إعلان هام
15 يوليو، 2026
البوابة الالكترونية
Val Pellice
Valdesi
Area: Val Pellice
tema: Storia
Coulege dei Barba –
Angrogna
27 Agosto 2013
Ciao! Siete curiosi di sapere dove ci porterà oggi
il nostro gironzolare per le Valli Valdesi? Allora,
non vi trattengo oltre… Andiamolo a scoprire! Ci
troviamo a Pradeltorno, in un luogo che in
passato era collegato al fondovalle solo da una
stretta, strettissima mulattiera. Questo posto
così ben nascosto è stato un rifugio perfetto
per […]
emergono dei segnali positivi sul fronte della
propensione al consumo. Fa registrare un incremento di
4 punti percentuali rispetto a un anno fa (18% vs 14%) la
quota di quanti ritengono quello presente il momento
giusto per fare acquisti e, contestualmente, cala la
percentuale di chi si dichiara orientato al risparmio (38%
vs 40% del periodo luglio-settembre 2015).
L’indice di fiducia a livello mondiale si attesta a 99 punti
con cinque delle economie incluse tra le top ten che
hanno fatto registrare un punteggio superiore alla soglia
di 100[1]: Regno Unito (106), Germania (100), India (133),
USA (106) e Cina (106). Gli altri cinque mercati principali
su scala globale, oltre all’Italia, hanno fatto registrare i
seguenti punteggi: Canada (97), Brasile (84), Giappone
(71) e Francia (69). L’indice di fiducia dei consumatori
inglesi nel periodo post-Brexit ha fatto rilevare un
---
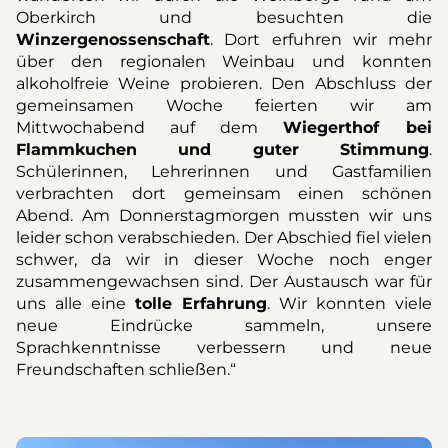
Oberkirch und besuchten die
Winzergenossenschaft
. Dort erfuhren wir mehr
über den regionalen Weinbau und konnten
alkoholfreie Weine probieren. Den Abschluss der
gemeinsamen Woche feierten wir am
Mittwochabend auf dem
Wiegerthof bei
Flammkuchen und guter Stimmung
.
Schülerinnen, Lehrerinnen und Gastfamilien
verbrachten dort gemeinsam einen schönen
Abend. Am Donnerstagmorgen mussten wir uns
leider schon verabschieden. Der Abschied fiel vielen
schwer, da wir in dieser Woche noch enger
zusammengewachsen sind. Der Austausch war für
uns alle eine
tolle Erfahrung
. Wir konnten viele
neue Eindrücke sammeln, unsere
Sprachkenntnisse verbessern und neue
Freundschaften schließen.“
--
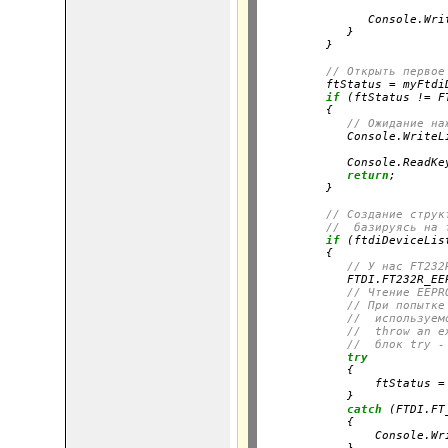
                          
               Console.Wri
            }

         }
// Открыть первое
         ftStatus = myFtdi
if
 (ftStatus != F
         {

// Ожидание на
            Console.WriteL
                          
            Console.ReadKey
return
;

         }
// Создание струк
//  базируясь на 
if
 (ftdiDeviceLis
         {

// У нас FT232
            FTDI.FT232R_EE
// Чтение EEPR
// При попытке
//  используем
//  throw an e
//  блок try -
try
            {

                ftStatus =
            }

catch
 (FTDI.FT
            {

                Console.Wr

# Activity
Reproduce exactly the stretch of the material above that starts at the line with "alkoholfreie Weine probieren." and ends at the line with "Abend. Am Donnerstagmorgen mussten wir uns", both included, and nothing else.

# Final answer
alkoholfreie Weine probieren. Den Abschluss der
gemeinsamen Woche feierten wir am
Mittwochabend auf dem
Wiegerthof bei
Flammkuchen und guter Stimmung
.
Schülerinnen, Lehrerinnen und Gastfamilien
verbrachten dort gemeinsam einen schönen
Abend. Am Donnerstagmorgen mussten wir uns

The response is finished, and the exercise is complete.